The bell was still pealing when she opened the door of the front room on the second floor. It was the largest of the three upper rooms-a natural choice-but the sun had not got in today (or any other day this summer) because the blinds were drawn across the window. The room was consequently chillier than anywhere else in the house; the air stagnant. She crossed the stained floorboards to the window, intending to remove the blind.

At the sill, a strange thing. The blind had been securely nailed to the window frame, effectively cutting out the least intrusion of life from the sunlit street beyond. She tried to pull the material free, but failed. The workman, whoever he'd been, had done a thorough job.
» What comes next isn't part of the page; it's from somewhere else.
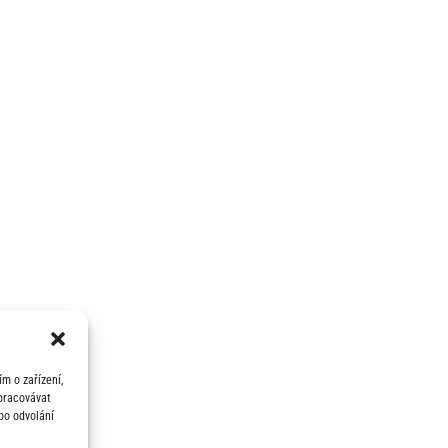
m o zařízení,
zpracovávat
bo odvolání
No matter; she'd have Rory take a claw hammer to the nails when he got back. She turned from the window, and as she did so she was suddenly and forcibly aware that the bell was still summoning the faithful. Were they not coming tonight? Was the hook not sufficiently baited with promises of paradise? The thought was only half alive; it withered in moments. But the bell rolled on, reverberating around the room. Her limbs, already aching with fatigue, seemed dragged down further by each peal. Her head throbbed intolerably.

The room was hateful, she'd decided; it was stale, and its benighted walls clammy. Despite its size, she would not let Rory persuade her into using it as the master bedroom. Let it rot.

She started toward the door, but as she came within a yard of it, the corners of the room seemed to creak, and the door slammed. Her nerves jangled. It was all she could do to prevent herself from sobbing.

Instead she simply said, "Go to hell," and snatched at the handle. It turned easily (why should it not? yet she was relieved) and the door swung open. From the hall below, a splash of warmth and ocher light.

She closed the door behind her and, with a queer satisfaction the root of which she couldn't or wouldn't fathom turned the key in the lock.

As she did so, the bell stopped.

4

"But it's the biggest of the rooms..."

"I don't like it, Rory. It's damp. We can use the back room."

"If we can get the bloody bed through the door."

"Of course we can. You know we can."

"Seems a waste of a good room," he protested, knowing full well that this was a fait accompli.